May 20, 2021 - Early Summer
It's hard to believe we are already into the last couple of weeks of May. The weather has taken a decided turn towards (early) summer. The birds are singing, nesting, and starting to rear their young. The bees have started buzzing. Other pollinators have have appeared just as the early bloomers have burst forth in flower. Trees are throwing around pollen as if they would seed an entire forest. The air is soft with twilights lengthening well into the evenings. It is a little too early to be putting in your garden, or if you have for your garden to require much tending yet. Sure the grass needs mowing, but it will almost always need mowing until November. Take advantage of these longer evenings to sit on the porch -- before the mosquitoes arrive to carry us all off-- and read a good book. Below you will find some of the late spring books which were recently released by their publishers. Enjoy!
The Conversation: How Seeking and Speaking the Truth About Racism Can Radically Transform Individuals and Organizations by Robert Livingston. A social psychologist discusses how businesses and other organizations can develop strategies to address racism in their ranks, identify and eliminate bias to make their workplaces and cultures more equitable and take steps to measure positive outcomes.
Cosmic Queries: Startalk’s Guide to Who We Are, How We Got Here, and Where We’re Going by Neil deGrasse Tyson & James Trefil. A legendary astrophysicist offers a unique spin on the mysteries and curiosities of the cosmos, building on rich material from his beloved StarTalk podcast, while a renowned physicist takes on a big questions that humanity has been posing for millennia.
The Hero Code: Lessons Learned from Lives Well Lived by William McRaven. The Four-Star Admiral, retired Commander of U.S. Special Operations Forces and best-selling author of Make Your Bed shares succinct, inspirational lessons about the character qualities of everyday true heroes.
The Dictionary of Lost Words by Pip Williams. In a debut novel based on actual events, as a team of male scholars compiles the first Oxford English Dictionary, one of their daughters decides to collect the “objectionable” words they omit.
The Elephant of Belfast: A Novel by S. Kirk Walsh. In a story inspired by true events, a young woman zookeeper is compelled to protect an elephant during the German blitz of Belfast during World War I.
Miss Julia Happily Ever After, No. 22 (Miss Julia) by Ann. B. Ross. A highly anticipated final installment in the best-selling series finds an outbreak of wedding fever in Abbotsville upended by a mysterious vandal who challenges a lively Miss Julia to save the day, and her friends' nuptials
Lover Unveiled, No. 19 (Black Dagger Brotherhood) by J.R. Ward. A latest entry in the best-selling Black Dagger Brotherhood series continues the story of Sahvage, a powerful MMA fighter whose buried secret threatens to irrevocably change the world of Caldwell.

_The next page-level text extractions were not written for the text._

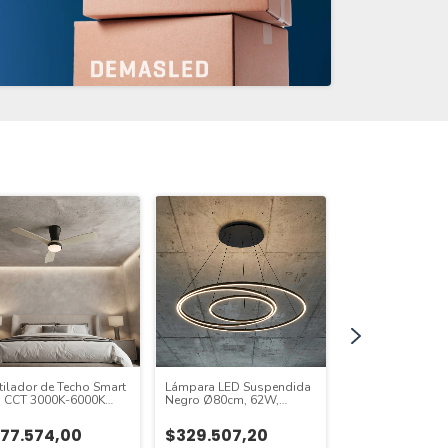
tilador de Techo Smart
Lámpara LED Suspendida
Lámpara LED Su
 CCT 3000K-6000K
Negro Ø80cm, 62W,
Negro 1180x45
0cm Madera Clara
Blanco Cálido 3000K,
Blanco Cálido 3
 IP65 con Control
3720lm
77.574,00
$329.507,20
2448lm
moto
$256.084,4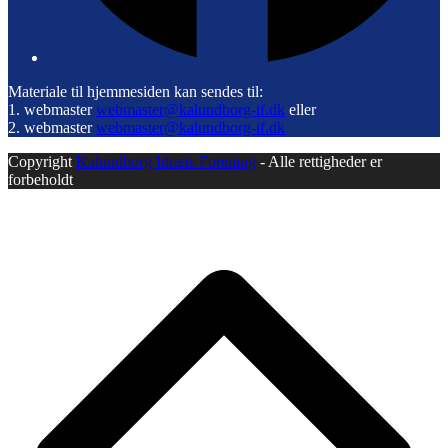
Materiale til hjemmesiden kan sendes til:
1. webmaster
webmaster@kalundborg-if.dk
eller
2. webmaster
webmaster@kalundborg-if.dk
Copyright
Kalundborg Idræts Forening
- Alle rettigheder er
forbeholdt
B
T
T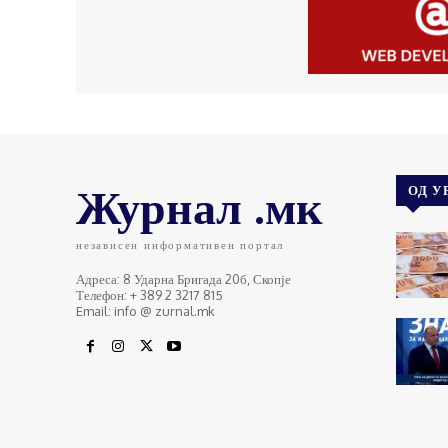
Журнал .мк
ОД У
независен информативен портал
Адреса: 8 Ударна Бригада 20б, Скопје
Телефон: + 389 2 3217 815
Email: info @ zurnal.mk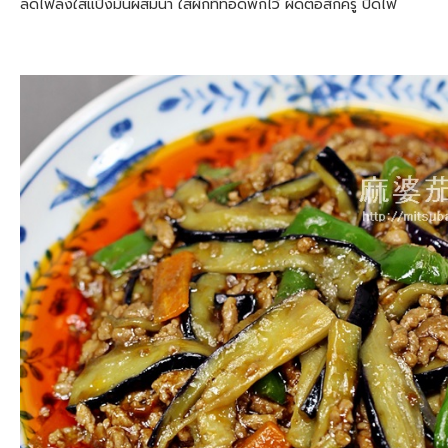
ลดไฟลงใส่แป้งมันผสมน้ำ ใส่ผักที่ทอดพักไว้ ผัดต่อสักครู่ ปิดไฟ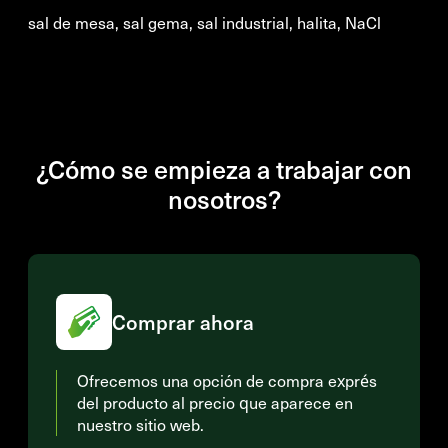
sal de mesa, sal gema, sal industrial, halita, NaCl
¿Cómo se empieza a trabajar con
nosotros?
Comprar ahora
Ofrecemos una opción de compra exprés
del producto al precio que aparece en
nuestro sitio web.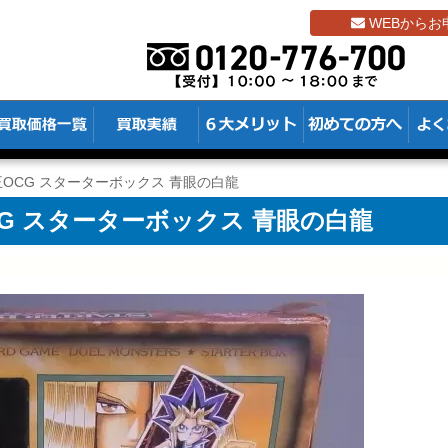
WEBからお
OCG スターターボックス 青眼の白龍
G スターターボックス 青眼の白龍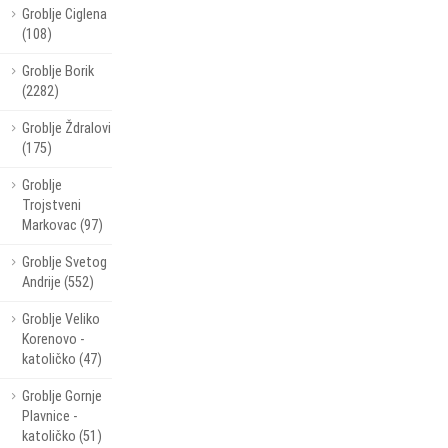
Groblje Ciglena
(108)
Groblje Borik
(2282)
Groblje Ždralovi
(175)
Groblje
Trojstveni
Markovac (97)
Groblje Svetog
Andrije (552)
Groblje Veliko
Korenovo -
katoličko (47)
Groblje Gornje
Plavnice -
katoličko (51)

Country Proud, No. 2 (Painted Pony Creek) by Linda Lael Miller. The second book in the Painted Pony Creek series follows three best buddies whose strength, honor and independence exemplify the Montana land they love.
Legacy of War, No. 18 (Courtney Family) by Wilbur Smith. A sequel to Courtney's War finds a plot against Saffron and her husband, Gerhard, triggering consequences throughout post-World War II Europe, before Leon finds himself caught between colonialism and rebellion in an independence-seeking Kenya.
Mother May I by Joshilyn Jackson. Blackmailed by a mysterious kidnapper to commit a seemingly harmless act, a once-poor woman who married into wealth triggers a devastating chain of consequences. By the best-selling author of Never Have I Ever.
You Love Me, No. 3 (You) by Caroline Kepnes. Retreating to a cozy island in the Pacific Northwest, Joe Goldberg takes a job at the local library where he becomes obsessed with librarian Mary Kay DiMarco and decides he is ready to make her do the right thing by making room for him in her life.
Mirrorland by Carole Johnstone. Returning to her gothic childhood home in the wake of her estranged twin's disappearance, Cat uncovers long-held secrets involving her sister's left-behind clues and a mysterious treasure hunt.
The Lost Village by Camilla Sten. Obsessed with the vanishing residents of an old mining town, dubbed “The Lost Village,” documentary filmmaker Alice Lindstedt and her crew set up camp and are soon plagued by strange events that makes them realize they are not alone.